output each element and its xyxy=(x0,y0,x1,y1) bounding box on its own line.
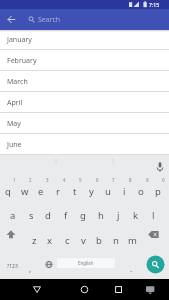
staticText: , xyxy=(29,263,32,274)
staticText: g xyxy=(80,209,86,222)
staticText: k xyxy=(133,209,139,222)
staticText: ?123 xyxy=(7,263,18,270)
staticText: March xyxy=(7,77,28,87)
staticText: . xyxy=(130,263,133,274)
staticText: s xyxy=(29,209,34,222)
staticText: 2 xyxy=(29,177,32,183)
staticText: l xyxy=(152,209,155,222)
staticText: w xyxy=(21,185,29,198)
staticText: 8 xyxy=(129,177,132,183)
staticText: 1 xyxy=(13,177,16,183)
staticText: x xyxy=(47,234,53,247)
staticText: t xyxy=(73,185,77,198)
staticText: June xyxy=(7,140,22,150)
staticText: April xyxy=(7,98,23,108)
staticText: 6 xyxy=(96,177,99,183)
staticText: c xyxy=(65,234,70,247)
staticText: 9 xyxy=(146,177,149,183)
staticText: May xyxy=(7,119,21,129)
staticText: i xyxy=(123,185,126,198)
staticText: 7:15 xyxy=(149,1,160,8)
staticText: a xyxy=(10,209,16,222)
staticText: h xyxy=(98,209,104,222)
staticText: q xyxy=(5,185,11,198)
staticText: English xyxy=(78,260,94,266)
staticText: Search xyxy=(38,15,61,25)
staticText: e xyxy=(38,185,44,198)
staticText: r xyxy=(56,185,60,198)
staticText: j xyxy=(117,209,120,222)
staticText: f xyxy=(64,209,68,222)
staticText: p xyxy=(155,185,161,198)
staticText: y xyxy=(89,185,94,198)
staticText: b xyxy=(96,234,102,247)
staticText: 4 xyxy=(63,177,66,183)
staticText: u xyxy=(105,185,111,198)
staticText: 3 xyxy=(46,177,49,183)
staticText: d xyxy=(45,209,51,222)
staticText: 7 xyxy=(112,177,115,183)
staticText: n xyxy=(113,234,119,247)
staticText: o xyxy=(138,185,144,198)
staticText: January xyxy=(7,35,32,45)
staticText: z xyxy=(32,234,37,247)
staticText: 5 xyxy=(79,177,82,183)
staticText: 0 xyxy=(162,177,165,183)
staticText: February xyxy=(7,56,37,66)
staticText: v xyxy=(81,234,86,247)
staticText: m xyxy=(128,234,137,247)
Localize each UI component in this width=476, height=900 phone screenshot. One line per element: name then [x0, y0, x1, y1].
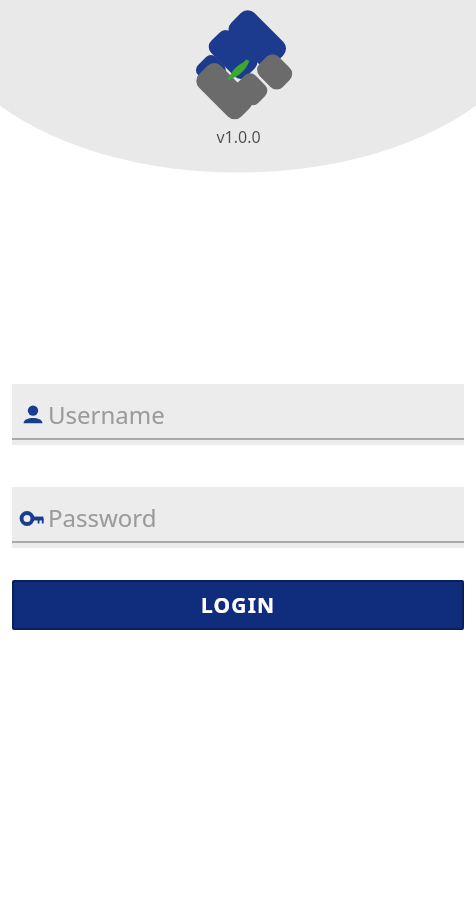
staticText: v1.0.0 [216, 126, 261, 148]
button[interactable]: Username [12, 384, 464, 445]
staticText: LOGIN [201, 591, 276, 620]
button[interactable]: LOGIN [14, 582, 462, 628]
staticText: Password [48, 501, 157, 534]
button[interactable]: Password [12, 487, 464, 548]
staticText: Username [48, 398, 165, 431]
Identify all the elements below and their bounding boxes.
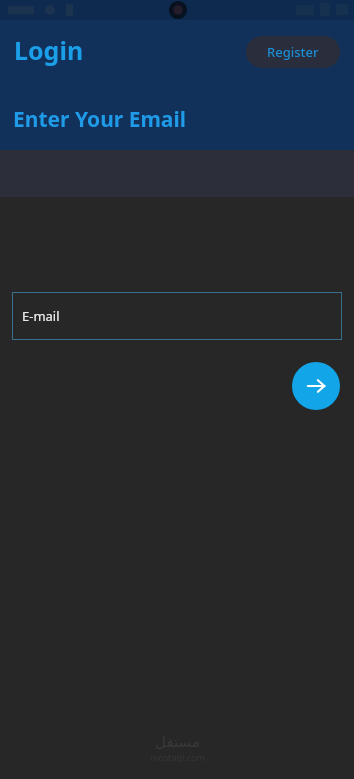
staticText: Enter Your Email [13, 105, 186, 134]
staticText: Login [14, 33, 84, 67]
staticText: مستقل [155, 733, 200, 750]
button[interactable]: E-mail [12, 292, 342, 340]
staticText: mostaql.com [150, 751, 205, 763]
staticText: Register [267, 43, 319, 61]
button[interactable]: Continue [292, 362, 340, 410]
button[interactable]: Register [246, 36, 340, 68]
staticText: E-mail [22, 307, 60, 325]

» Assigned task: The answer must be all the lines above that hold the word "Register".

» Written reply:
staticText: Register [267, 43, 319, 61]
button[interactable]: Register [246, 36, 340, 68]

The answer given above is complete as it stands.